She got no response from the door bell and she noticed the upstairs curtain was “slightly ajar,” at 9.30am when she called first.

Sr Elizabeth returned between 11.15am and 11.30am and this time she looked in the window panels of the door and saw what appeared to be "a dog's mess" on the third step of the stairs and trailing into the kitchen. This was dark -brownish, she explained to Ms Isobel Kennedy, senior prosecutor.

Cross-examined by Dean Kelly, junior counsel for the defence, Sr Elizabeth explained why she looked in the window the second time she called.

“The dog was barking. The umbrellas were still on the window and it was pouring rain and I thought she must be in.”

The trial also heard from a secondary school student who was staying with her sister at number 10 Langford Downs for much of that weekend.
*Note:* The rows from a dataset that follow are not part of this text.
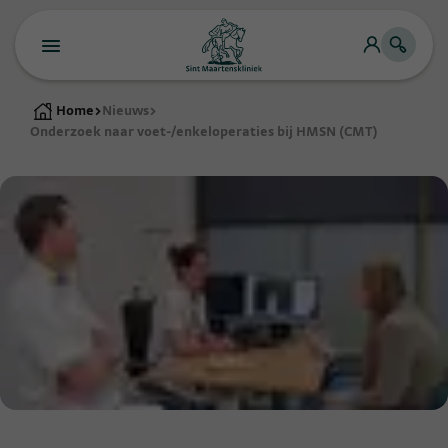
Home
>
Nieuws
>
Onderzoek naar voet-/enkeloperaties bij HMSN (CMT)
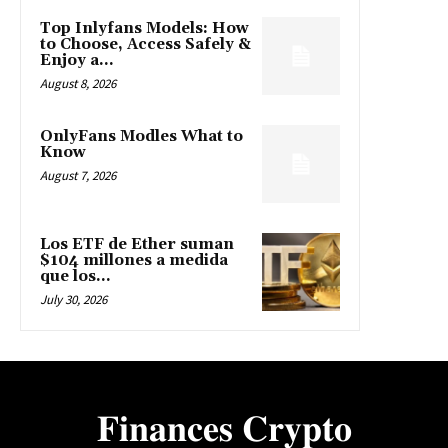
Top Inlyfans Models: How
to Choose, Access Safely &
Enjoy a...
August 8, 2026
OnlyFans Modles What to
Know
August 7, 2026
Los ETF de Ether suman
$104 millones a medida
que los...
July 30, 2026
𝐅𝐢𝐧𝐚𝐧𝐜𝐞𝐬 𝐂𝐫𝐲𝐩𝐭𝐨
The walls between the houses were thin, but on Saturday June 15th at 3 pm she heard running up the stairs next door that seemed particularly loud.

“I remember thinking is that how loud I sound when I run up the stairs in my sister’s house,” she said.

Another neighbour, also a student, this time from number 12 Langford Downs said he was going to his weekend work at around 8.55 am on Saturday and noticed the curtains upstairs in number 9 were “wide open”. Both windows were open as far as possible and loud music like a foreign radio station was playing.

The trial before a jury of seven women and five men and presided over by Mr Justice Patrick McCarthy continues. Simultaneous interpretation into Lithuanian is being provided throughout by two interpreters.